Mais de uma década depois houve o segundo momento, inusitado, numa bienal do livro em São Paulo. Estava lá sentado, sozinho. Fui ao seu encontro e uma conversa “particular” se estendeu durante quase 10 minutos. Falávamos de sua participação no programa Roda Viva, da TV Cultura, por aquelas semanas. E veio um autógrafo em um de seus livros mais ecológicos.
Sua presença sempre foi uma constante, não por uma veneração qualquer, mas como referência intelectual. Em minhas andanças pela academia, minha modesta produção teve sempre alguma marca de seu trabalho. Assim foi no mestrado, quando estudei a Pastoral da Juventude e no doutorado, quando aproximei dois expoentes do pensamento mundial que ele conhece profundamente, Paulo Freire e Jürgen Habermas.
E na última semana veio o terceiro encontro, com direito a um novo autógrafo no mesmo livro, já amarelado, daquele momento da bienal. Uma nova rápida conversa e meus livros entregues como gratidão pelas contribuições à minha formação.

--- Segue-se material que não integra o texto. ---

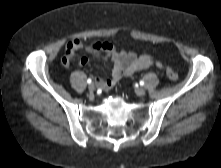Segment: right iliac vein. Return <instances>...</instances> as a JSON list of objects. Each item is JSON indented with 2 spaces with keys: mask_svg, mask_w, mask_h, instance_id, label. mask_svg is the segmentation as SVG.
Returning <instances> with one entry per match:
<instances>
[{
  "mask_svg": "<svg viewBox=\"0 0 221 168\" xmlns=\"http://www.w3.org/2000/svg\"><path fill=\"white\" fill-rule=\"evenodd\" d=\"M88 89L90 92H93L95 90V85L92 83L88 86Z\"/></svg>",
  "mask_w": 221,
  "mask_h": 168,
  "instance_id": "63e3f726",
  "label": "right iliac vein"
}]
</instances>
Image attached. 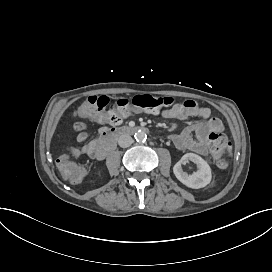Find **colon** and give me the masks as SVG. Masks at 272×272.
I'll return each instance as SVG.
<instances>
[{"instance_id":"5ec220e1","label":"colon","mask_w":272,"mask_h":272,"mask_svg":"<svg viewBox=\"0 0 272 272\" xmlns=\"http://www.w3.org/2000/svg\"><path fill=\"white\" fill-rule=\"evenodd\" d=\"M173 102L170 96H150L140 94L132 99H120L116 105L111 104L109 97L90 96L78 107V112L83 117H92L97 122L106 121L110 124H121L130 110H145L148 112L158 111L169 107ZM94 109V110H93ZM87 125L77 119L72 122V130L83 132ZM207 144L211 147V153L219 167L224 168L228 164L231 153L232 142L225 132L211 131L207 135ZM80 157V152L75 147H69L64 152V157L58 161L60 173L66 177L72 186H79L82 178L87 175L84 165L73 164Z\"/></svg>"}]
</instances>
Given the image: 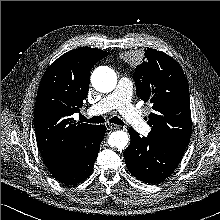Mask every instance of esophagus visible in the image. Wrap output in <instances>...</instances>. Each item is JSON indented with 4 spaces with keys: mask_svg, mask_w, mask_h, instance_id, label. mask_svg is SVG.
<instances>
[{
    "mask_svg": "<svg viewBox=\"0 0 220 220\" xmlns=\"http://www.w3.org/2000/svg\"><path fill=\"white\" fill-rule=\"evenodd\" d=\"M106 127H107L108 130H114V129L119 128L118 125H114V124H111V123L106 124Z\"/></svg>",
    "mask_w": 220,
    "mask_h": 220,
    "instance_id": "esophagus-1",
    "label": "esophagus"
}]
</instances>
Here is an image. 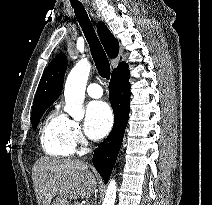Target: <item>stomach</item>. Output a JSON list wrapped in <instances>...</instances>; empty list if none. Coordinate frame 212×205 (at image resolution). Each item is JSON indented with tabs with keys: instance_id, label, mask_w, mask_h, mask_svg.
I'll return each instance as SVG.
<instances>
[{
	"instance_id": "stomach-1",
	"label": "stomach",
	"mask_w": 212,
	"mask_h": 205,
	"mask_svg": "<svg viewBox=\"0 0 212 205\" xmlns=\"http://www.w3.org/2000/svg\"><path fill=\"white\" fill-rule=\"evenodd\" d=\"M51 205H70L69 201L65 198L57 197Z\"/></svg>"
}]
</instances>
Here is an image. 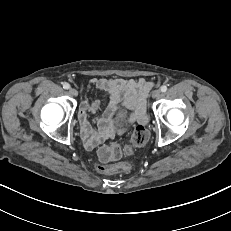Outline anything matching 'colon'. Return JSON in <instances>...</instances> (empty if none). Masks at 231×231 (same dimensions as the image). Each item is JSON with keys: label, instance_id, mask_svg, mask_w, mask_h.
I'll return each mask as SVG.
<instances>
[{"label": "colon", "instance_id": "obj_1", "mask_svg": "<svg viewBox=\"0 0 231 231\" xmlns=\"http://www.w3.org/2000/svg\"><path fill=\"white\" fill-rule=\"evenodd\" d=\"M149 139V132L143 125H138L133 130L130 144L123 150L118 144L110 143L103 145L98 149L100 163L97 164L98 171L104 174L129 173L131 165L129 163L110 164V162L119 159L123 151L130 153L134 148L144 146Z\"/></svg>", "mask_w": 231, "mask_h": 231}]
</instances>
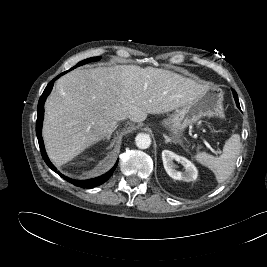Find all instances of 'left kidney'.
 <instances>
[{"label": "left kidney", "instance_id": "left-kidney-1", "mask_svg": "<svg viewBox=\"0 0 267 267\" xmlns=\"http://www.w3.org/2000/svg\"><path fill=\"white\" fill-rule=\"evenodd\" d=\"M162 160L164 168L171 178L175 180H183L185 182L196 180L198 176V171L195 165L187 158L179 156L172 151L164 150L162 152ZM174 161L181 163L184 166L185 171H177L175 169Z\"/></svg>", "mask_w": 267, "mask_h": 267}]
</instances>
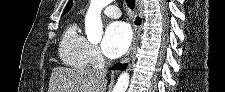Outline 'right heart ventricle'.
Wrapping results in <instances>:
<instances>
[{
	"label": "right heart ventricle",
	"mask_w": 225,
	"mask_h": 92,
	"mask_svg": "<svg viewBox=\"0 0 225 92\" xmlns=\"http://www.w3.org/2000/svg\"><path fill=\"white\" fill-rule=\"evenodd\" d=\"M90 42L79 33L76 23H70L63 32L59 55L61 60L74 68H85L88 64Z\"/></svg>",
	"instance_id": "right-heart-ventricle-1"
}]
</instances>
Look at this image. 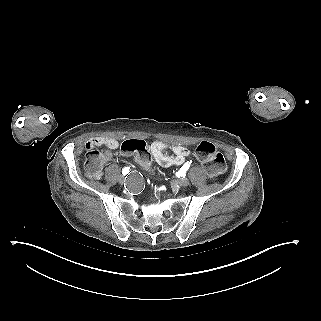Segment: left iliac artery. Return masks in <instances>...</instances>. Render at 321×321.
Segmentation results:
<instances>
[{
  "label": "left iliac artery",
  "mask_w": 321,
  "mask_h": 321,
  "mask_svg": "<svg viewBox=\"0 0 321 321\" xmlns=\"http://www.w3.org/2000/svg\"><path fill=\"white\" fill-rule=\"evenodd\" d=\"M189 167H190V164L187 162L181 167V170L183 172H186L189 169Z\"/></svg>",
  "instance_id": "44dca946"
}]
</instances>
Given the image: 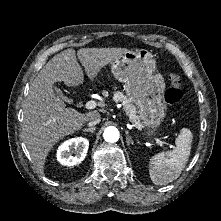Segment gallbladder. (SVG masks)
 Returning a JSON list of instances; mask_svg holds the SVG:
<instances>
[{
  "label": "gallbladder",
  "instance_id": "gallbladder-1",
  "mask_svg": "<svg viewBox=\"0 0 221 221\" xmlns=\"http://www.w3.org/2000/svg\"><path fill=\"white\" fill-rule=\"evenodd\" d=\"M53 89H54L55 93H56L59 97H61L64 101H66V102H68V103L71 102V100H70L68 97H66V96L63 94V92H62L59 88H57L56 86H53Z\"/></svg>",
  "mask_w": 221,
  "mask_h": 221
}]
</instances>
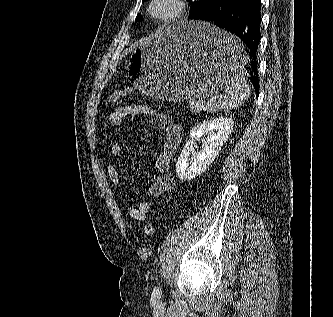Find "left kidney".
Listing matches in <instances>:
<instances>
[{
	"instance_id": "left-kidney-1",
	"label": "left kidney",
	"mask_w": 333,
	"mask_h": 317,
	"mask_svg": "<svg viewBox=\"0 0 333 317\" xmlns=\"http://www.w3.org/2000/svg\"><path fill=\"white\" fill-rule=\"evenodd\" d=\"M233 127L234 120L229 117L215 118L195 125L176 164L179 179L190 180L204 172L219 154ZM205 134L207 138L202 143V151L190 159L193 146Z\"/></svg>"
}]
</instances>
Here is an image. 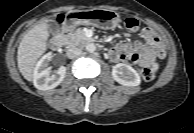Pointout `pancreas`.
<instances>
[{"instance_id": "1", "label": "pancreas", "mask_w": 194, "mask_h": 133, "mask_svg": "<svg viewBox=\"0 0 194 133\" xmlns=\"http://www.w3.org/2000/svg\"><path fill=\"white\" fill-rule=\"evenodd\" d=\"M63 38L68 47L83 45L90 40L85 36L84 31L81 28L77 29L75 32L63 35Z\"/></svg>"}]
</instances>
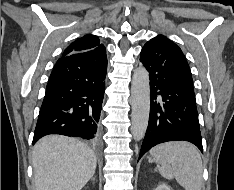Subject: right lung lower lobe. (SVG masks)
<instances>
[{"label":"right lung lower lobe","mask_w":234,"mask_h":190,"mask_svg":"<svg viewBox=\"0 0 234 190\" xmlns=\"http://www.w3.org/2000/svg\"><path fill=\"white\" fill-rule=\"evenodd\" d=\"M106 71L105 49L61 57L48 80L33 144L48 134L95 142L100 135Z\"/></svg>","instance_id":"right-lung-lower-lobe-1"}]
</instances>
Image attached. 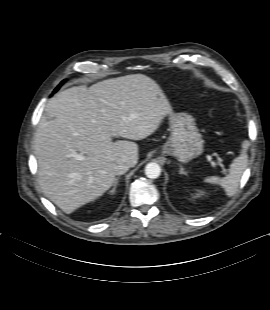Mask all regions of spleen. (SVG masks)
Here are the masks:
<instances>
[{
    "label": "spleen",
    "mask_w": 270,
    "mask_h": 310,
    "mask_svg": "<svg viewBox=\"0 0 270 310\" xmlns=\"http://www.w3.org/2000/svg\"><path fill=\"white\" fill-rule=\"evenodd\" d=\"M247 154L246 150L243 149L239 157L235 158L229 168V173L223 177L211 176L206 177L204 182L211 183V184H219L225 190L227 196H233L238 189L239 182L243 175V172L247 166Z\"/></svg>",
    "instance_id": "3e777b00"
}]
</instances>
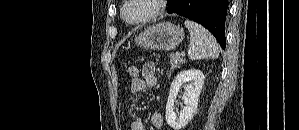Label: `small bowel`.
<instances>
[{"mask_svg": "<svg viewBox=\"0 0 299 130\" xmlns=\"http://www.w3.org/2000/svg\"><path fill=\"white\" fill-rule=\"evenodd\" d=\"M157 84L156 67L153 62H146L141 68V75L137 81L131 82L130 92L137 96L148 88H153ZM164 123L163 116L160 113H154L151 116V124L155 129L162 128ZM131 130H147L144 122L133 117L131 121Z\"/></svg>", "mask_w": 299, "mask_h": 130, "instance_id": "1", "label": "small bowel"}]
</instances>
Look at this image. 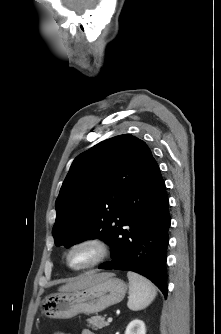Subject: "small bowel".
Instances as JSON below:
<instances>
[{
	"mask_svg": "<svg viewBox=\"0 0 221 334\" xmlns=\"http://www.w3.org/2000/svg\"><path fill=\"white\" fill-rule=\"evenodd\" d=\"M54 334H67V333H64V332H56ZM81 334H94L91 330L89 329H84L82 330Z\"/></svg>",
	"mask_w": 221,
	"mask_h": 334,
	"instance_id": "obj_1",
	"label": "small bowel"
}]
</instances>
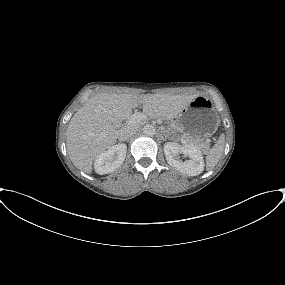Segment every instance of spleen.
<instances>
[{"label": "spleen", "mask_w": 285, "mask_h": 285, "mask_svg": "<svg viewBox=\"0 0 285 285\" xmlns=\"http://www.w3.org/2000/svg\"><path fill=\"white\" fill-rule=\"evenodd\" d=\"M225 136L221 134L216 144L212 147L206 156V169H213L219 162L224 151Z\"/></svg>", "instance_id": "1"}]
</instances>
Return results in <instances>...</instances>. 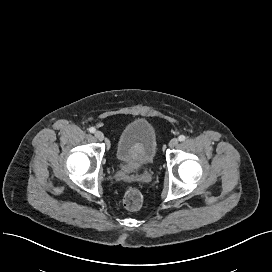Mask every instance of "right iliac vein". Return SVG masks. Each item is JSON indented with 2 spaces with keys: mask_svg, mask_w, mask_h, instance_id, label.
Wrapping results in <instances>:
<instances>
[{
  "mask_svg": "<svg viewBox=\"0 0 272 272\" xmlns=\"http://www.w3.org/2000/svg\"><path fill=\"white\" fill-rule=\"evenodd\" d=\"M94 135L99 141L104 140V134L101 131H96Z\"/></svg>",
  "mask_w": 272,
  "mask_h": 272,
  "instance_id": "63e3f726",
  "label": "right iliac vein"
}]
</instances>
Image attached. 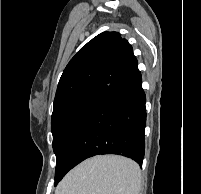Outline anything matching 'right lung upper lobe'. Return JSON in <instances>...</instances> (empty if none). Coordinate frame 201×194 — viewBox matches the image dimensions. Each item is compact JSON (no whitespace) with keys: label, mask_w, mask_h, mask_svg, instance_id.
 Segmentation results:
<instances>
[{"label":"right lung upper lobe","mask_w":201,"mask_h":194,"mask_svg":"<svg viewBox=\"0 0 201 194\" xmlns=\"http://www.w3.org/2000/svg\"><path fill=\"white\" fill-rule=\"evenodd\" d=\"M131 45L118 32H103L68 63L60 78L54 107L77 97L98 96L137 69Z\"/></svg>","instance_id":"right-lung-upper-lobe-1"}]
</instances>
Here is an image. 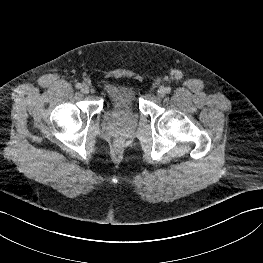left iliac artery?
Returning a JSON list of instances; mask_svg holds the SVG:
<instances>
[{"mask_svg": "<svg viewBox=\"0 0 263 263\" xmlns=\"http://www.w3.org/2000/svg\"><path fill=\"white\" fill-rule=\"evenodd\" d=\"M166 92L170 93L171 92V88L170 87H166Z\"/></svg>", "mask_w": 263, "mask_h": 263, "instance_id": "obj_1", "label": "left iliac artery"}]
</instances>
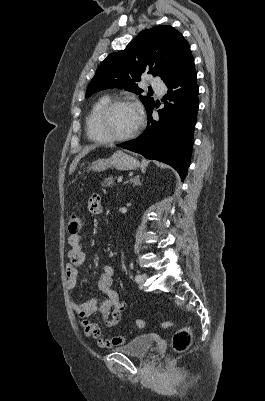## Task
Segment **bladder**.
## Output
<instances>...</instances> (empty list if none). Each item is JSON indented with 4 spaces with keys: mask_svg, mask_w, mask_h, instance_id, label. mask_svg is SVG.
Masks as SVG:
<instances>
[{
    "mask_svg": "<svg viewBox=\"0 0 265 401\" xmlns=\"http://www.w3.org/2000/svg\"><path fill=\"white\" fill-rule=\"evenodd\" d=\"M151 346H154V339L149 336L134 337L125 346L114 347L113 351H121L127 355L145 357Z\"/></svg>",
    "mask_w": 265,
    "mask_h": 401,
    "instance_id": "31cf9c89",
    "label": "bladder"
}]
</instances>
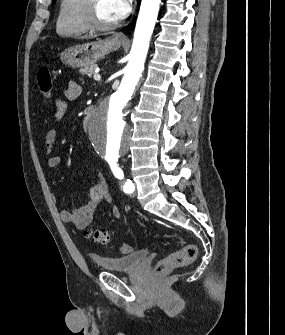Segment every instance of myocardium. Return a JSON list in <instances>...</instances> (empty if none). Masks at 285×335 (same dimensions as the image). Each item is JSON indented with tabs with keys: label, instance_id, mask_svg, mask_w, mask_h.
Listing matches in <instances>:
<instances>
[{
	"label": "myocardium",
	"instance_id": "myocardium-1",
	"mask_svg": "<svg viewBox=\"0 0 285 335\" xmlns=\"http://www.w3.org/2000/svg\"><path fill=\"white\" fill-rule=\"evenodd\" d=\"M88 29L94 33H106L116 27V23L103 24L97 18V1H87Z\"/></svg>",
	"mask_w": 285,
	"mask_h": 335
}]
</instances>
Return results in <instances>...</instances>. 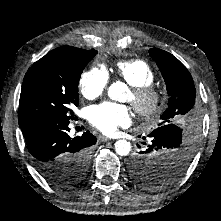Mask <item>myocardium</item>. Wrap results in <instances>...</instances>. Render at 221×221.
I'll return each mask as SVG.
<instances>
[{"mask_svg":"<svg viewBox=\"0 0 221 221\" xmlns=\"http://www.w3.org/2000/svg\"><path fill=\"white\" fill-rule=\"evenodd\" d=\"M131 96V103L135 111L143 118H154L164 108V92L154 85L133 87Z\"/></svg>","mask_w":221,"mask_h":221,"instance_id":"myocardium-1","label":"myocardium"}]
</instances>
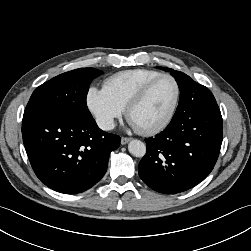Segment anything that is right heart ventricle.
Returning <instances> with one entry per match:
<instances>
[{"label":"right heart ventricle","instance_id":"e07e8e85","mask_svg":"<svg viewBox=\"0 0 251 251\" xmlns=\"http://www.w3.org/2000/svg\"><path fill=\"white\" fill-rule=\"evenodd\" d=\"M162 74L151 69H132L115 73L108 77L103 88L123 108L149 80Z\"/></svg>","mask_w":251,"mask_h":251}]
</instances>
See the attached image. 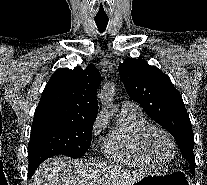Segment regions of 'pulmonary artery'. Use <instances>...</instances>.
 Here are the masks:
<instances>
[{"label":"pulmonary artery","mask_w":207,"mask_h":185,"mask_svg":"<svg viewBox=\"0 0 207 185\" xmlns=\"http://www.w3.org/2000/svg\"><path fill=\"white\" fill-rule=\"evenodd\" d=\"M122 109L123 110L137 111L138 110V106L133 104V103H130V102H125L122 105Z\"/></svg>","instance_id":"obj_1"}]
</instances>
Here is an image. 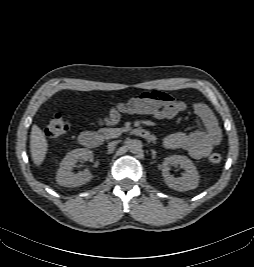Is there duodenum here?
I'll use <instances>...</instances> for the list:
<instances>
[{
    "instance_id": "1",
    "label": "duodenum",
    "mask_w": 254,
    "mask_h": 267,
    "mask_svg": "<svg viewBox=\"0 0 254 267\" xmlns=\"http://www.w3.org/2000/svg\"><path fill=\"white\" fill-rule=\"evenodd\" d=\"M132 134L138 136L147 141H153L155 136L148 130L143 128H135L131 131ZM105 135L92 132V131H83L78 136L79 143L87 148H97L102 145L105 140Z\"/></svg>"
}]
</instances>
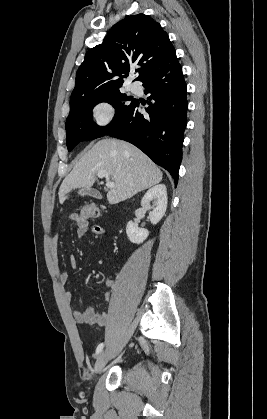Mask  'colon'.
Returning <instances> with one entry per match:
<instances>
[{
    "label": "colon",
    "instance_id": "colon-1",
    "mask_svg": "<svg viewBox=\"0 0 267 419\" xmlns=\"http://www.w3.org/2000/svg\"><path fill=\"white\" fill-rule=\"evenodd\" d=\"M98 214V208L92 204L84 206L78 212V216L81 221H88L89 219L96 217Z\"/></svg>",
    "mask_w": 267,
    "mask_h": 419
}]
</instances>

Uma noite plenificada por uma fala interminável, complexa, densa, cativante de quase uma hora e meia. Uma fala especial, em meio a tantas informações, observações, análises. Uma simples frase, que significou emocionadamente um toque sublime na alma, que creio eu, atinge a todos os seres humanos. Diante do paradoxal momento de crise em que nos encontramos, o fim possível do planeta e da raça humana, todos têm sentimentos em favor da permanência da vida, algo que ele chamou de “vontade de viver”. Há tanto por fazer, tantas idiossincrasias a superar. Coletiva e singularmente, ensejamos viver mais e melhor. Essa sustentabilidade é ontológica, nada ideológica, própria da condição humana. Não é um discurso do mercado, nem sai das bocas dos projetos assistencialistas que pensam fazer grandes coisas pela humanidade. Sai do coração, do desejo de superar a injustiça profunda, com ações libertadoras. E neste percurso de quase quarenta anos, iniciado por volta de 1980, senti-me recompensado, depois de tantas amarguras e desesperanças. Leonardo Boff, o intelectual em questão, não é nenhuma novidade para mim, nem para tantos outros que abraçam as causas da libertação.